Des bastions du pouvoir royal
Aujourd’hui, un changement de regard s’impose. Huit de ces sites, réunis sous le nom de « forteresses royales du Languedoc« , ont déposé une candidature pour être inscrits au patrimoine mondial de l’Unesco. Pour cela, ils ont choisi d’abandonner officiellement le terme « châteaux cathares« .

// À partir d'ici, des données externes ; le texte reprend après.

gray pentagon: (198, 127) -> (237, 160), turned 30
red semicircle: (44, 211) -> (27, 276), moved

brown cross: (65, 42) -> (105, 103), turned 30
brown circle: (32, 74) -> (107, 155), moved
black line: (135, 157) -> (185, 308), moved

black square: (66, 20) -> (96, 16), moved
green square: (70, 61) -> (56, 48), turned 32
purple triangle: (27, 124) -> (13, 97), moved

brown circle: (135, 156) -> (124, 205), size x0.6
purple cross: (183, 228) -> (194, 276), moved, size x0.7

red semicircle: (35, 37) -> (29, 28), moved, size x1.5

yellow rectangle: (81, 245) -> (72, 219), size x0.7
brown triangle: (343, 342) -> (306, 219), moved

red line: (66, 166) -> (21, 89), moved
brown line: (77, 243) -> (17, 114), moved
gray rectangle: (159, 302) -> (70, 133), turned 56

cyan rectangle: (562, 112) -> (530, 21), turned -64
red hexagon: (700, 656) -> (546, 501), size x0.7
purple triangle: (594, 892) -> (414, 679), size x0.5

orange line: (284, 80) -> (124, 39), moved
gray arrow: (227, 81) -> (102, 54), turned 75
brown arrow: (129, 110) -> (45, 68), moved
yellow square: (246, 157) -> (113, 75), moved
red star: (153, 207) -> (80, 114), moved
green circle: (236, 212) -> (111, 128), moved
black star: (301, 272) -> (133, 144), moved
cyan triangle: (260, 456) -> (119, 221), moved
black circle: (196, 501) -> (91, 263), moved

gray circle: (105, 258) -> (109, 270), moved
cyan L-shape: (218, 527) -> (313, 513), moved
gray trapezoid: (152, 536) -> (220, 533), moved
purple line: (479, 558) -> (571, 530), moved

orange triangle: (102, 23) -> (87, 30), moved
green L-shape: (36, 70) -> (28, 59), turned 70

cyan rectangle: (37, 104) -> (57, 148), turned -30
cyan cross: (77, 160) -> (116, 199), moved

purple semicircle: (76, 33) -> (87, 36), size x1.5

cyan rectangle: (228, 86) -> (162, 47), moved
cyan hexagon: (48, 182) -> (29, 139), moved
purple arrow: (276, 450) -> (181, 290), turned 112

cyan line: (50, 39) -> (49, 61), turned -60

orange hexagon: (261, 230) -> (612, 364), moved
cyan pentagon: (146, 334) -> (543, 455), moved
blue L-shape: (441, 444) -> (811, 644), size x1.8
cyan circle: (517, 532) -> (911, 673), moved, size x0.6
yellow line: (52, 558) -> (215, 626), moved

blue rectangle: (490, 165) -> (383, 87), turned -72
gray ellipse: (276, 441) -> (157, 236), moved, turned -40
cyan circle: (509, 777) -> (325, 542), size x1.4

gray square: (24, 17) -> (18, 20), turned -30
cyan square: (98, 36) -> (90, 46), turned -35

Leur objectif ? Rétablir une vérité historique. Ces forteresses n’ont pas été construites par les cathares, mais bien par les rois de France, au XIIIe siècle. Après avoir reconquis le territoire, Philippe Auguste puis Louis IX ont fait ériger ou renforcer ces édifices pour asseoir leur autorité dans une région longtemps autonome. Il s’agissait de poste de surveillance, de contrôle des frontières et de symboles de pouvoir.
Le comité scientifique chargé du dossier met en avant leur valeur architecturale dont le savoir-faire est comparable à celui observé en Pologne ou en Hongrie à la même époque. Toutefois, ces constructions sont propres aux modèles militaires capétiens et portent leur signature royale. En somme, ces sites témoignent moins d’une résistance religieuse que d’une stratégie d’unification territoriale. C’est cette lecture que la candidature Unesco veut désormais promouvoir.
Un pari sur l’avenir du territoire
Derrière ce changement de nom, il y a aussi des enjeux économiques. Depuis dix ans, la fréquentation touristique de ces lieux a fortement chuté. Le label Unesco pourrait attirer 30% de visiteurs supplémentaires. C’est ce qu’espèrent les collectivités locales, mais aussi les commerçants, hôteliers et restaurateurs.
La région Occitane et les départements de l’Aude et de l’Ariège ont investi plus de 20 millions d’euros pour restaurer les sites, améliorer leur accessibilité et adapter leur signalétique. La marque « Pays cathare« , déposée en 1992 par le département de l’Aude, semble désormais dépassée.
Au-delà du tourisme, il s’agit aussi d’apaiser les récits. Retirer le mot « cathare » ne veut pas dire effacer l’histoire, mais au contraire la préciser. Ces forteresses ne sont pas les témoins d’un génocide oublié, mais d’un réorganisation politique et militaire de la France médiévale. La réponse de l’Unesco est attendue en 2026, qu’elle soit favorable ou non, le débat est lancé. Entre faits, mythes et légendes, l’histoire des forteresses du Languedoc mérite d’être racontée.